Syndromic infertility

Giulia Guerri 1, Tiziana Maniscalchi 2, Shila Barati 2, Kristjana Dhuli 3, Gian Maria Busetto 4, Francesco Del Giudice 4, Ettore De Berardinis 4, Luca De Antoni 2, Jan Miertus 2,5, Matteo Bertelli 2
PMCID: PMC7233644  PMID: 31577259

Abstract

Infertility due to genetic mutations that cause other defects, besides infertility, is defined as syndromic. Here we describe three of these disorders for which we perform genetic tests. 1) Hypopituitarism is an endocrine syndrome characterized by reduced or absent secretion of one or more anterior pituitary hormones with consequent dysfunction of the corresponding peripheral glands. Deficiencies in all the hormones is defined as pan-hypopituitarism, lack of two or more hormones is called partial hypopituitarism, whereas absence of a single hormone is defined as selective hypopituitarism. Pan-hypopituitarism is the rarest condition, whereas the other two are more frequent. Several forms exist: congenital, acquired, organic and functional. 2) The correct functioning of the hypothalamic-pituitary-gonadal axis is fundamental for sexual differentiation and development during fetal life and puberty and for normal gonad function. Alteration of the hypothalamic-pituitary system can determine a condition called hypogonadotropic hypogonadism, characterized by normal/low serum levels of the hormones FSH and LH. 3) Primary ciliary dyskinesia is frequently associated with infertility in males because it impairs sperm motility (asthenozoospermia). Primary ciliary dyskinesia is a group of genetically and phenotypically heterogeneous disorders that show morpho-structural alterations of the cilia. Adult women with primary ciliary dyskinesia can be subfertile and have an increased probability of extra-uterine pregnancies. This is due to delayed transport of the oocyte through the uterine tubes. (www.actabiomedica.it)
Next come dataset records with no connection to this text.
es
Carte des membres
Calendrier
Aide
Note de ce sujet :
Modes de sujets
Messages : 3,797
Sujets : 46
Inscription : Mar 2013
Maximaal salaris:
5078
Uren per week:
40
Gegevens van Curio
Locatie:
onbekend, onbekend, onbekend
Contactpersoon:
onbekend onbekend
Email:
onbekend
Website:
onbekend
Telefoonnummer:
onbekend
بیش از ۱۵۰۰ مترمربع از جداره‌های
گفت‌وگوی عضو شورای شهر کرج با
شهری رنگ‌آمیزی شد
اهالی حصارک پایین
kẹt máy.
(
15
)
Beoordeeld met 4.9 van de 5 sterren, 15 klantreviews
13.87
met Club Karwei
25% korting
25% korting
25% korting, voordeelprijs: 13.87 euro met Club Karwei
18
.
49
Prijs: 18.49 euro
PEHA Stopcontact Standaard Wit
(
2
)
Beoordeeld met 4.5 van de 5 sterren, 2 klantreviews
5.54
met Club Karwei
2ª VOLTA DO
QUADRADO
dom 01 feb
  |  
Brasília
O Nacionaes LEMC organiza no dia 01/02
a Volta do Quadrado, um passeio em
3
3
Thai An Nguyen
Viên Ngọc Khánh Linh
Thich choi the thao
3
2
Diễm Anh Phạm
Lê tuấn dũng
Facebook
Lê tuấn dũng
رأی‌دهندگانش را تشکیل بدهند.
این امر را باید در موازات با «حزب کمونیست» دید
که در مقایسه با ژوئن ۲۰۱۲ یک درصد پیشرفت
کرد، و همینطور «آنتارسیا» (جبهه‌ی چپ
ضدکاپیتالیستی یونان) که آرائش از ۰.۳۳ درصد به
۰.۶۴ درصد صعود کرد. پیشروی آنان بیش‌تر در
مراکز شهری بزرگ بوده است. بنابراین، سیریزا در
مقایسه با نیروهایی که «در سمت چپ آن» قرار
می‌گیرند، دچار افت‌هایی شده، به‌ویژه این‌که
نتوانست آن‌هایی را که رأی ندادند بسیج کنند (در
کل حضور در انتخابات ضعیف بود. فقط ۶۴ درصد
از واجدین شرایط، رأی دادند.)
Keywords: hypopituitarism, primary ciliary dyskinesia, hypogonadotropic hypogonadism

Genetics of hypopituitarism

Hypopituitarism is an endocrine syndrome characterized by reduced or absent secretion of one or more anterior pituitary hormones with consequent dysfunction of the corresponding peripheral glands. Deficiencies in all the hormones is defined as pan-hypopituitarism, the lack of two or more hormones is called partial hypopituitarism, whereas the absence of a single hormone is defined as selective hypopituitarism. Pan-hypopituitarism is the rarest of the three. Several forms exist: congenital, acquired, organic and functional (1).
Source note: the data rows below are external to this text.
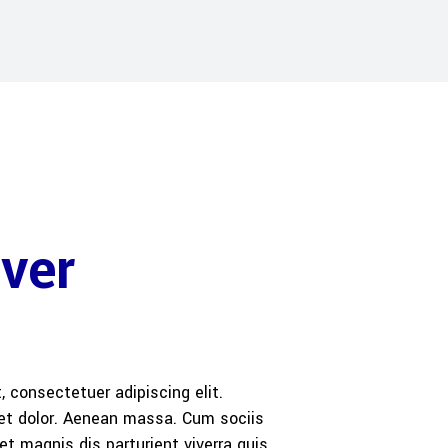
ver
 consectetuer adipiscing elit.
t dolor. Aenean massa. Cum sociis
 magnis dis parturient viverra quis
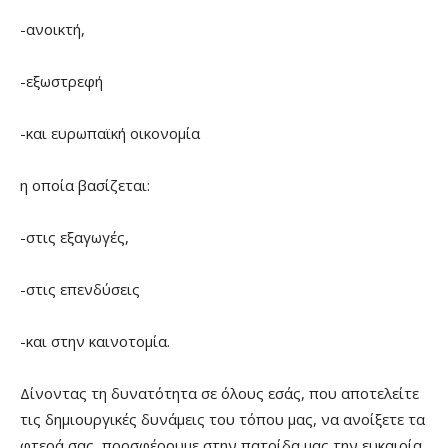
-ανοικτή,
-εξωστρεφή
-και ευρωπαϊκή οικονομία
η οποία βασίζεται:
-στις εξαγωγές,
-στις επενδύσεις
-και στην καινοτομία.
Δίνοντας τη δυνατότητα σε όλους εσάς, που αποτελείτε
τις δημιουργικές δυνάμεις του τόπου μας, να ανοίξετε τα
φτερά σας, προσφέρουμε στην πατρίδα μας την ευκαιρία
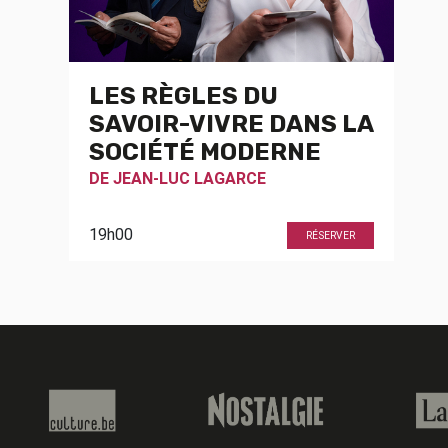
LES RÈGLES DU
SAVOIR-VIVRE DANS LA
SOCIÉTÉ MODERNE
DE
JEAN-LUC LAGARCE
19h00
RÉSERVER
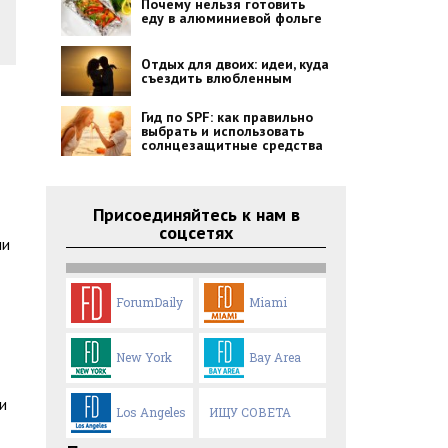
Почему нельзя готовить
еду в алюминиевой фольге
Отдых для двоих: идеи, куда
съездить влюбленным
Гид по SPF: как правильно
выбрать и использовать
солнцезащитные средства
Присоединяйтесь к нам в
соцсетях
ли
ForumDaily
Miami
New York
Bay Area
и
Los Angeles
ИЩУ СОВЕТА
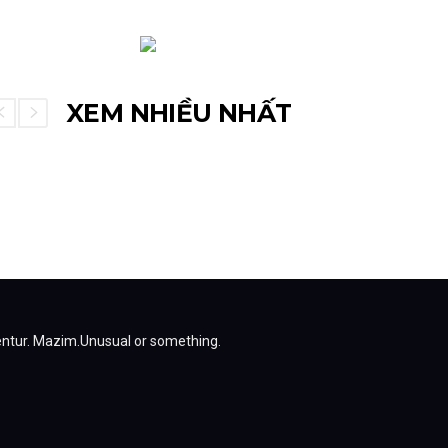
XEM NHIỀU NHẤT
entur.
Mazim.Unusual or something.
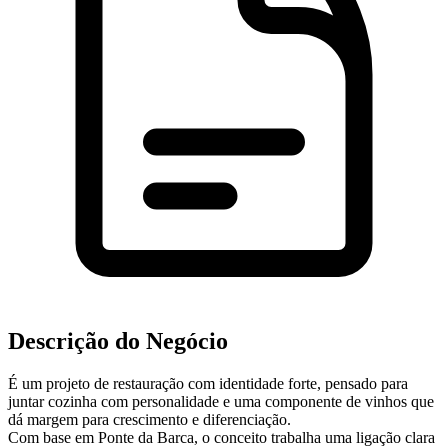
Descrição do Negócio
É um projeto de restauração com identidade forte, pensado para
juntar cozinha com personalidade e uma componente de vinhos que
dá margem para crescimento e diferenciação.
Com base em Ponte da Barca, o conceito trabalha uma ligação clara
Combined pituitary hormone deficiency (CPHD) is characterized by impaired production of several pituitary hormones, such as growth hormone, thyroid-stimulating hormone, prolactin, adrenocorticotropic hormone and gonadotropic hormone, and is caused by mutations in transcription factors involved in pituitary ontogenesis. Congenital hypopituitarism has a low incidence with respect to secondary hypopituitarism due to pituitary adenomas, trans-sphenoidal surgery, or radiotherapy. The incidence of congenital hypopituitarism in the population is 1:3000-4000 (2). Genetic mutations associated with congenital hypopituitarism mainly affect eight genes encoding transcription factors: PROP1 (thyroid-stimulating, follicle-stimulating, growth, luteinizing and adrenocorticotropic hormones and prolactin are low or absent), POU1F1 (growth and thyroid-stimulating hormones and prolactin are low or absent), HESX1 (thyrotropin, follicle-stimulating, growth, luteinizing and adrenocorticotropic hormones are low or absent), LHX3 (thyroid-stimulating, follicle-stimulating, growth, luteinizing and adrenocorticotropic hormones and prolactin are low or absent), and LHX4 (thyroid-stimulating, growth, luteinizing, follicle-stimulating and adrenocorticotropic hormones are low or absent) (2).
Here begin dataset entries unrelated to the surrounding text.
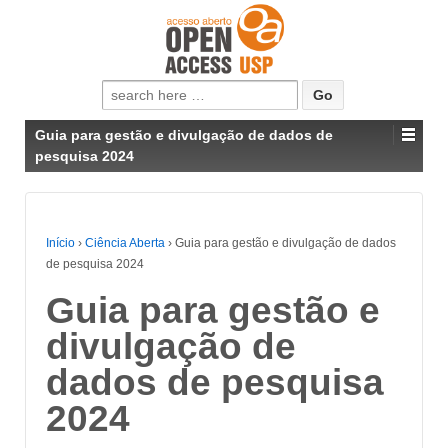
Pesquisar
por:
Guia para gestão e divulgação de dados de
pesquisa 2024
Início
›
Ciência Aberta
›
Guia para gestão e divulgação de dados
de pesquisa 2024
Guia para gestão e
divulgação de
dados de pesquisa
2024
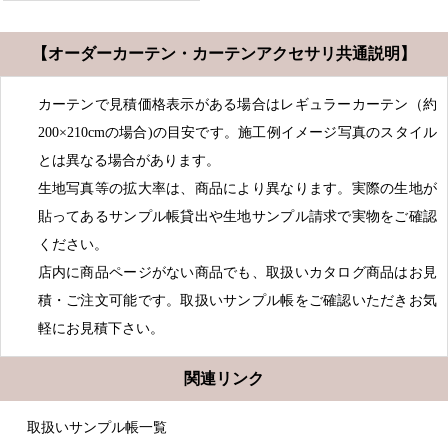
【オーダーカーテン・カーテンアクセサリ共通説明】
カーテンで見積価格表示がある場合はレギュラーカーテン（約
200×210cmの場合)の目安です。施工例イメージ写真のスタイル
とは異なる場合があります。
生地写真等の拡大率は、商品により異なります。実際の生地が
貼ってあるサンプル帳貸出や生地サンプル請求で実物をご確認
ください。
店内に商品ページがない商品でも、取扱いカタログ商品はお見
積・ご注文可能です。取扱いサンプル帳をご確認いただきお気
軽にお見積下さい。
関連リンク
取扱いサンプル帳一覧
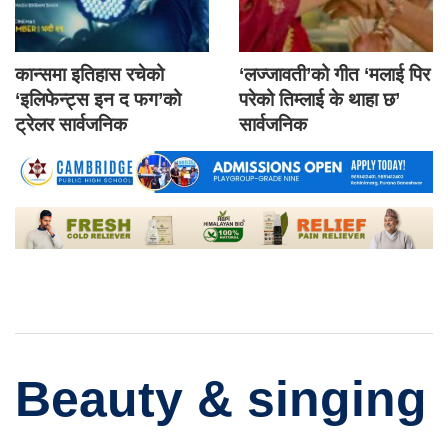
कान्समा इतिहास रचेको
‘लज्जावती’को गीत ‘मलाई पिर
‘इलिफेन्ट्स इन द फग’को
परेको तिम्लाई के थाहा छ’
ट्रेलर सार्वजनिक
सार्वजनिक
Beauty & singing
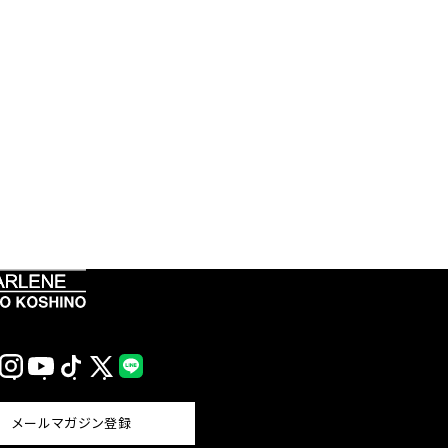
Instagram
YouTube
TikTok
X
LINE
(Twitter)
メールマガジン登録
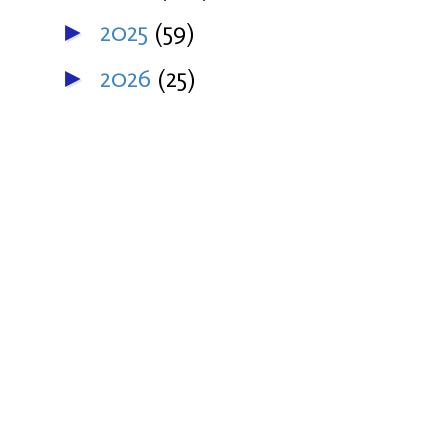
2025
(59)
►
2026
(25)
►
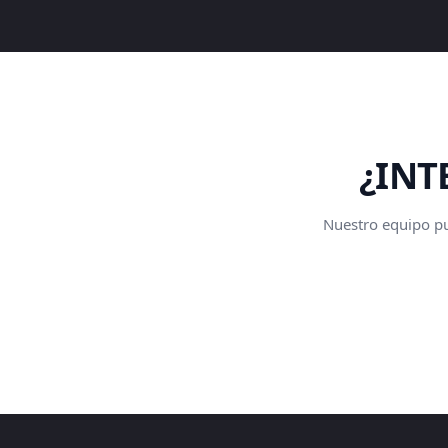
¿INT
Nuestro equipo pue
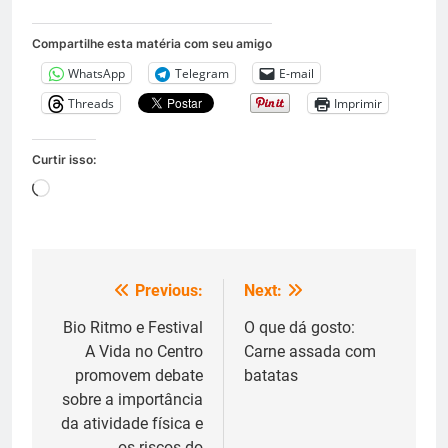
Compartilhe esta matéria com seu amigo
WhatsApp
Telegram
E-mail
Threads
Imprimir
Curtir isso:
Carregando...
Previous:
Next:
Navegação
de
Bio Ritmo e Festival
O que dá gosto:
A Vida no Centro
Carne assada com
Post
promovem debate
batatas
sobre a importância
da atividade física e
os riscos do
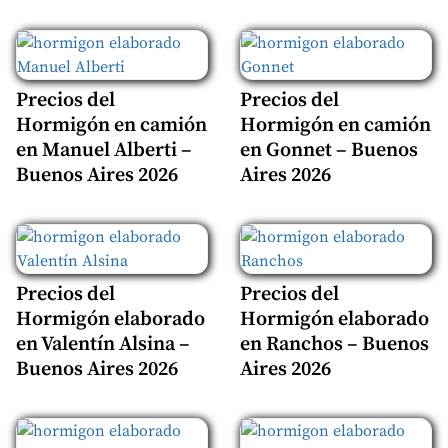
Precios del
Precios del
Hormigón en camión
Hormigón en camión
en Manuel Alberti –
en Gonnet – Buenos
Buenos Aires 2026
Aires 2026
Precios del
Precios del
Hormigón elaborado
Hormigón elaborado
en Valentín Alsina –
en Ranchos – Buenos
Buenos Aires 2026
Aires 2026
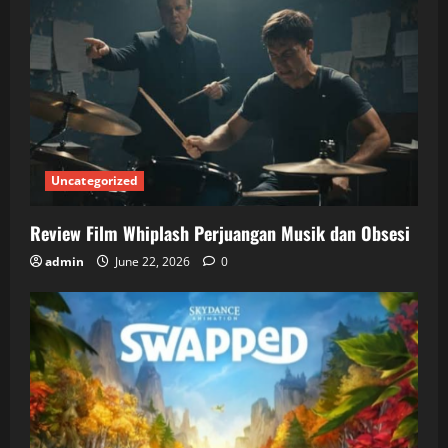
Uncategorized
Review Film Whiplash Perjuangan Musik dan Obsesi
admin
June 22, 2026
0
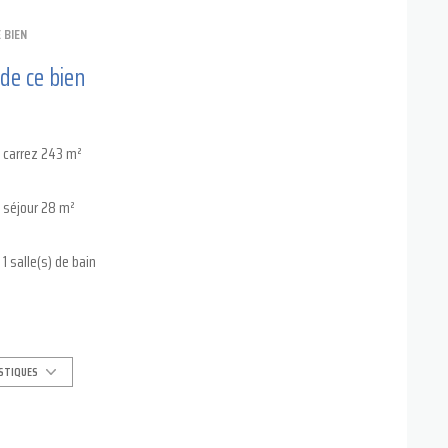
 BIEN
 ou de développement touristique, dans un cadre naturel rare et
 de ce bien
carrez 243 m²
séjour 28 m²
1 salle(s) de bain
construit en 1700
4 garage(s)
ISTIQUES
exposition Sud-Est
The clinical phenotype depends on the affected hormone, the severity of pituitary impairment and age of onset. In childhood, congenital idiopathic forms are the most frequent, and are associated with developmental retardation, delay of puberty and absence of adrenarche. In adulthood, acquired forms are more frequent (3).

Loss-of-function mutations in PROP1 are the most common cause of sporadic and familial cases of CPHD. This gene is mutated in 11% of cases. The mutation rate, however, varies considerably in relation to geographical area. The prevalence of the mutation is less than 1% in western European, American, Australian and Japanese populations, and higher in Russian and eastern European populations. Patients with mutations in PROP1 show growth hormone (GH), prolactin (PL), and thyroid-stimulating hormone (TSH) deficiency and variable defects in the secretion of luteinizing (LH), follicle-stimulating (FSH) and adenocorticotropic (ACTH) hormones (4).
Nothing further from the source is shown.